Where does one start with this? So, a few years ago, shortly after the cacophony that was Nine, I found myself completely infatuated by the intricately composed and gracefully performed, Les Miserables. In my mind, Tom Hooper had revived the magical genre that most find out of place in this day and age. However, it lacked the enthusiastic nonchalance that gave musicals that happy-go-lucky edge. Fast forward 5 years and Damien Chazelle has captured the world with a magical ode to cinema with a musical journey through La La Land.
If you’re like me and appreciate musicals, yet haven’t seen this – I advise you stop right here and go watch it immediately. This picture is much bigger than song-and-dance ensembles and sing-along numbers. It is based on a melancholic story of love and reality that somehow manages to entrench itself in the wonderland of 50’s romances while maintaining the sadistic realities of today’s world. Before I had any time to think about what I was up for, it forced itself onto me. The very first scene raised an eyebrow and had me thinking, “what is this? A mash-up remake of Grease and Hair?”
Brightly coloured outfits and synchronized dance sequences, complete with gleeful sky chants and a parkour ninja pouncing about from car to car. This introduction sequence appears to set the tone for what I refer to as cinematic nostalgia. Except, no green screens or CGI; just a locked down highway under the scorching sun, with dollies and cranes masterfully flying overhead and tracking between cars to capture the magic.
The story surrounds Mia (Emma Stone) and Sebastian (Ryan Gosling); a young aspiring actress and a disillusioned jazz pianist, respectively. As the characters’ stories start to unravel, the picture takes a slightly darker tone. We very calmly segue from overblown hysterical hues (particularly captured in a whirlpool shot from inside a swimming pool) to the beginnings of a toned down introspective appreciation for jazz as an art form.
At this point we get a first taste of Sebastian’s true prowess behind the keys. In reality I froze, with a mouthful of overly buttered popcorn, eyes – wide and tearful, thinking “there’s no way Ryan Gosling just played that” come to find out – he did! But, let’s not get into that.

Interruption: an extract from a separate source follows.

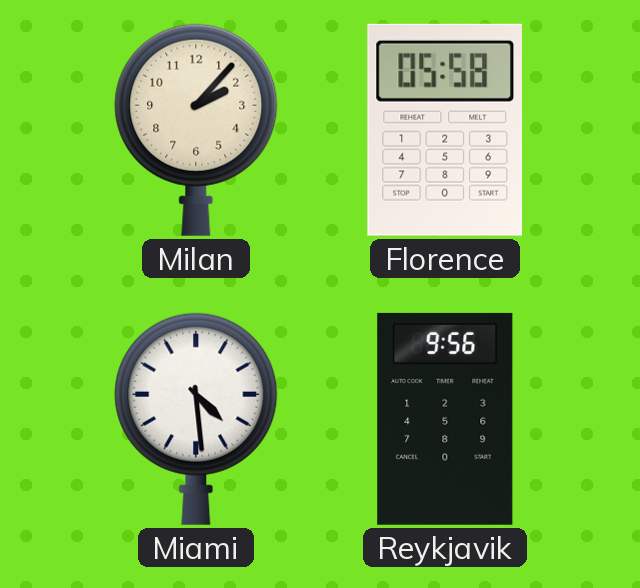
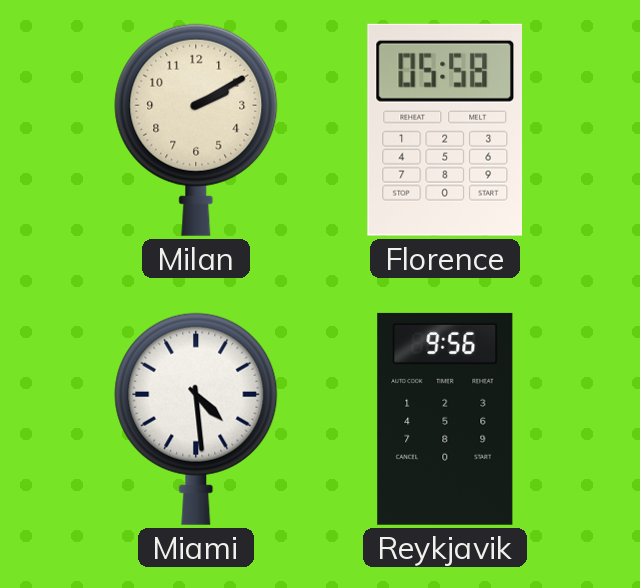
Milan: 2:07 -> 2:10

From here the film jumps back and forth between musical themes. However, a highlight worth noting is the ‘Fred Astaire’ scene, as I call it; with just enough ambient lighting in the background (over Los Angeles) to make Vincente Minnelli roll over in exuberance. Of course there is a randomly placed lamp post that has no other function than to facilitate an audacious tap dance sequence. This set has Gosling and Stone dazzle with impressive footwork, complete with Gene Kelly-esque wrist flicks and foot slides. Here, Chazelle wears his influence on his sleeve, but only just. There is so much authenticity involved that one can only sit back in awe and anticipate the next set.
“I should probably tell you something now, to get it out of the way – I hate Jazz”

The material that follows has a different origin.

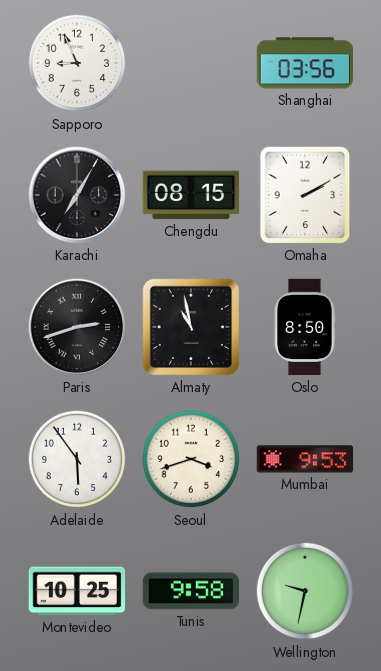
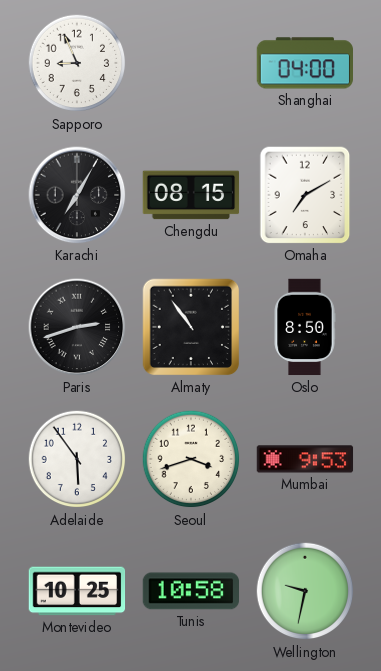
Shanghai: 03:56 -> 04:00
Omaha: 2:10 -> 7:10
Almaty: 10:58 -> 10:54
Tunis: 9:58 -> 10:58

“What do you mean, you hate Jazz?”
“You know, I just think people… when they say, um… that they hate jazz, they just… they don’t have context, they don’t know where it comes from. Jazz was born in a little club house in New Orleans and just because people were crammed in there and they spoke five different languages – they couldn’t talk to each other; the only way they could communicate, was with Jazz”
“It’s like Rebel Without A Cause“… “I got the bullets”…….. “oh wait, you’ve never seen it?”… (story of my life).

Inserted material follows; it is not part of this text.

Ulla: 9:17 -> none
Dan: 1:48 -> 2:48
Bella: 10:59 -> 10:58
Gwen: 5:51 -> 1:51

For me, the most authentic moment is where they agree to do a bit of ‘research’. Naturally, because you don’t just fall in love with someone on sight, and be on your jolly way, right? (Not even when she is wearing an elegant black dress in the middle of July). You’ve got to engage in extraneous ‘research’ that completely requires both of you to always be present, no?
Let’s jump back to a musical number, and if one must be singled out it would have to be (what I think is perhaps the Best Song of the year) – City of Stars
A tap, a flash, a bash… and suddenly it’s all a little less musical and a bit more dramatic, with the Jazz phasing out, replaced by cheesy new-age pop-py sort of R&B. It starts to lose me for a second, but then there is a significant shift in gears in the film and ultimately a change in their relationship. It’s that moment where the drive and passion reaches a point of achievement, but it’s not exactly what you were hoping for. It somewhat drives you away from what you have grown to desire through working towards that goal. The process now feels more valuable than the reward. The film plateaus.
The notion of love being a factor of chance, fed by moments of luck and fate, does not sit very comfortably with the concept of our art (passion). Art is driven and worked at, day and night; a constant yet subconscious push towards perfection, like a swan kicking frantically beneath the water while gracefully gliding above. This tension between love and passion (or passion and career) opens up a interesting debate that grips you from this point all the way to the end.
love is contingent. art is commitment
The reality is that they built each other up to take charge of their passions and achieve their dreams, however these dreams had only one thing standing in their way; each other. This for me, is what makes La La Land an exceptional picture; the conflict and tension of passion, ambition, love and everything in between – gracefully portrayed in the midst of tap dancing sequences and bellowing saxophones.
How do we navigate the mine-swept terrain of love and ambition?